■ Data records ■
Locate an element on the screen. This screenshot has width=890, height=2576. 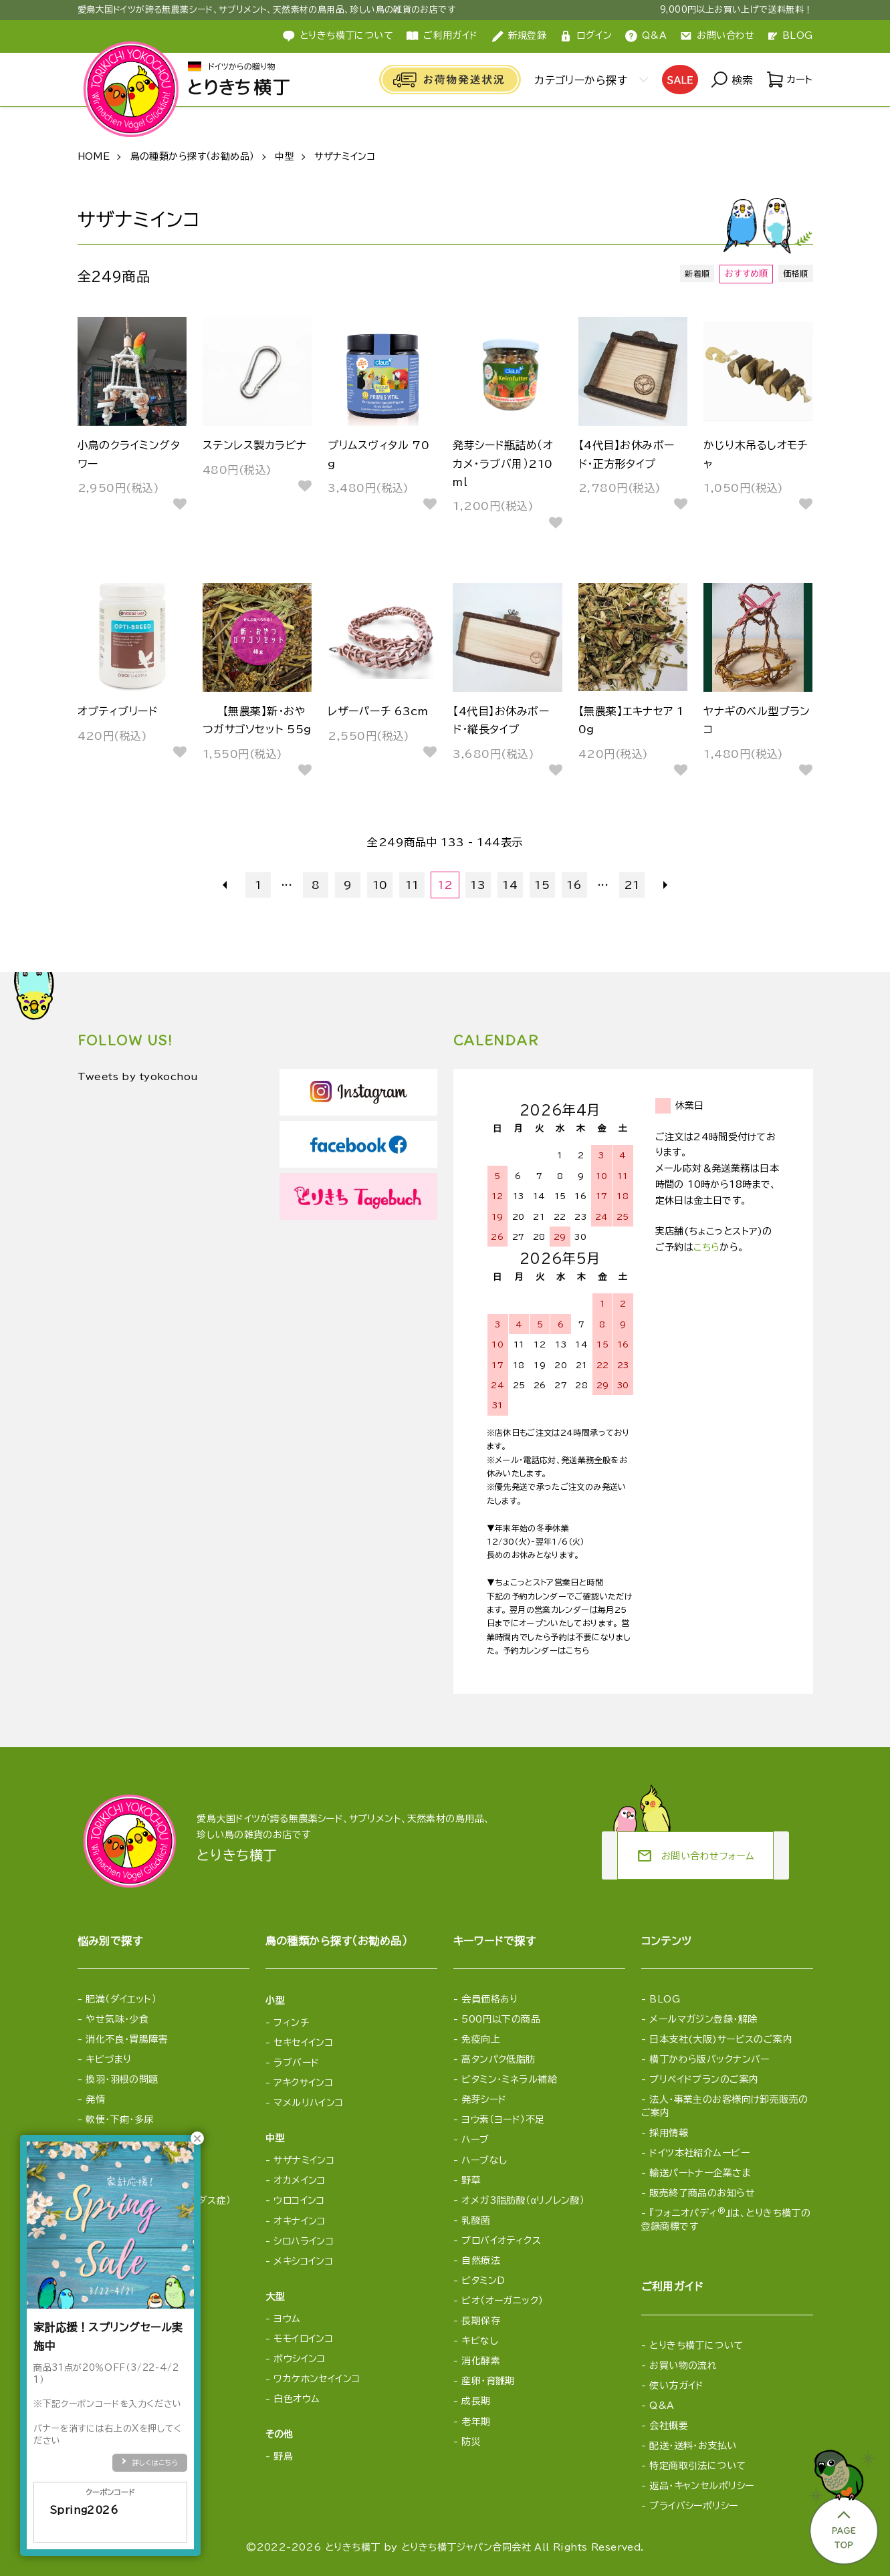
ヨウム is located at coordinates (286, 2318).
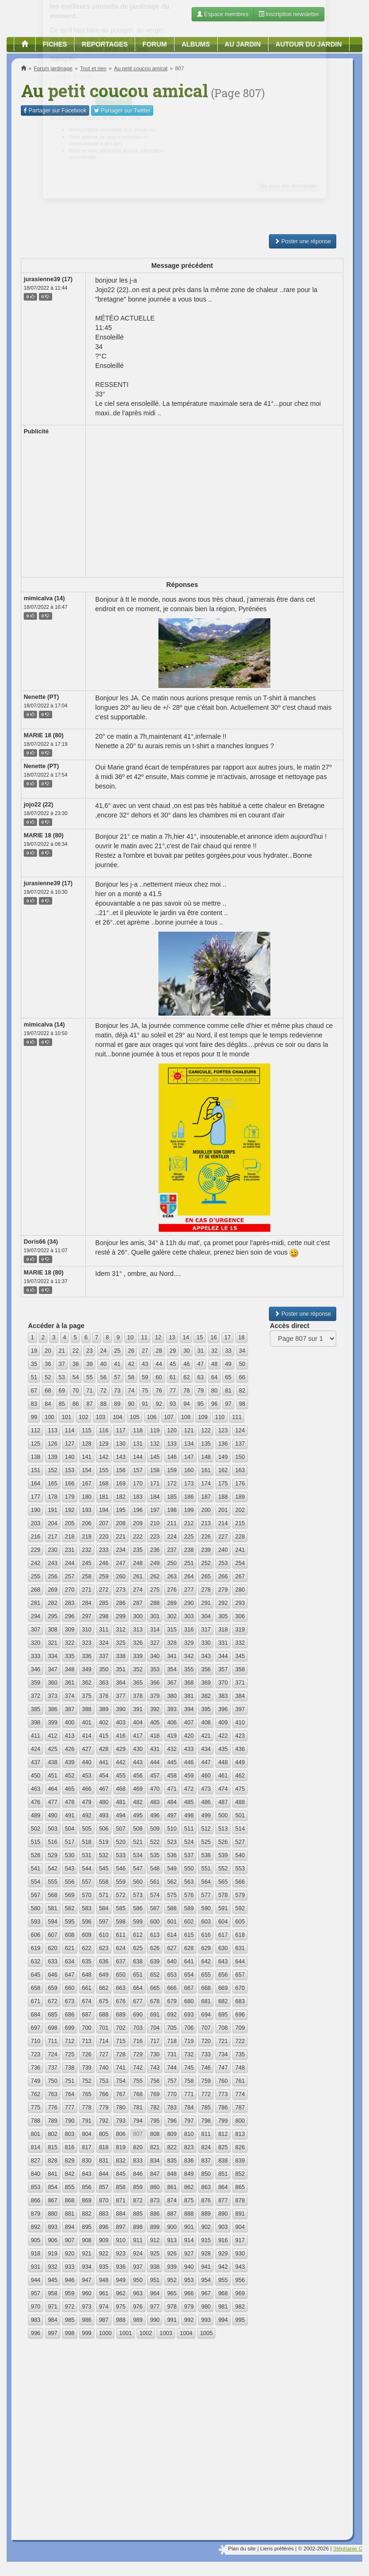 The width and height of the screenshot is (369, 2576). What do you see at coordinates (240, 1855) in the screenshot?
I see `540` at bounding box center [240, 1855].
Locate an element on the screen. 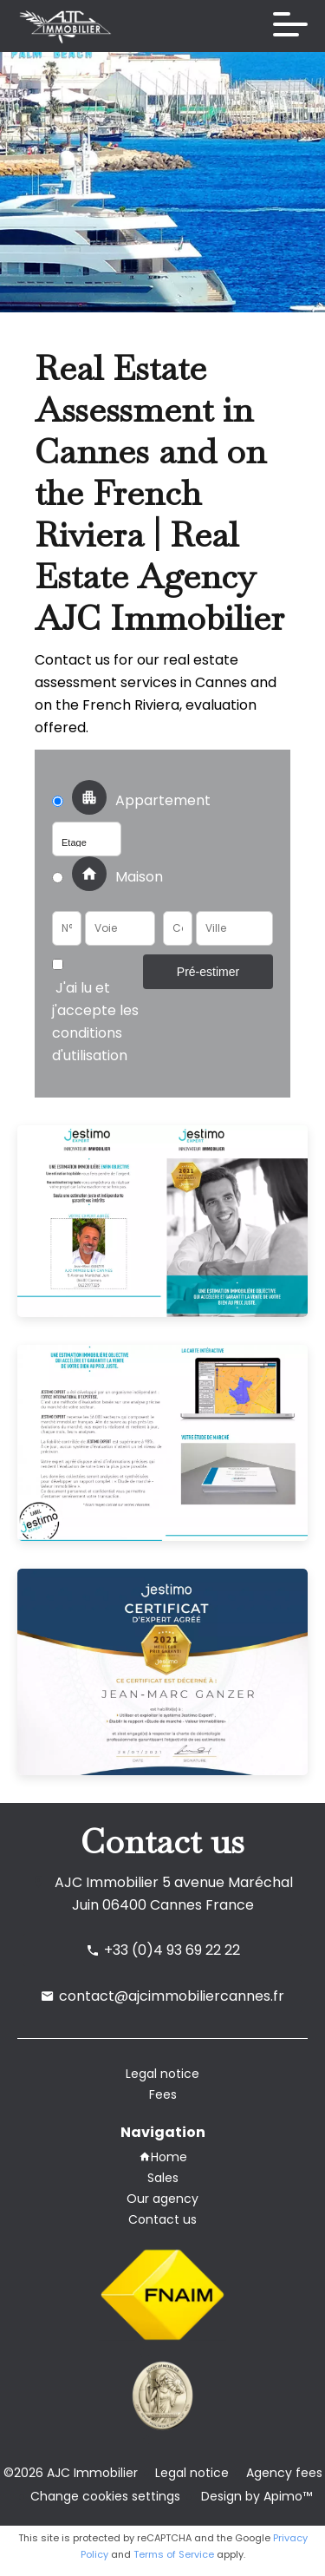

■ Task ■
Your copy must reproduce the entries above in full, without their pictures.

■ Result of the exercise ■
Locate an element on the screen. This screenshot has width=890, height=2576. 
ヨウム is located at coordinates (286, 2318).
 The width and height of the screenshot is (369, 2576). What do you see at coordinates (240, 1855) in the screenshot?
I see `540` at bounding box center [240, 1855].
Locate an element on the screen. 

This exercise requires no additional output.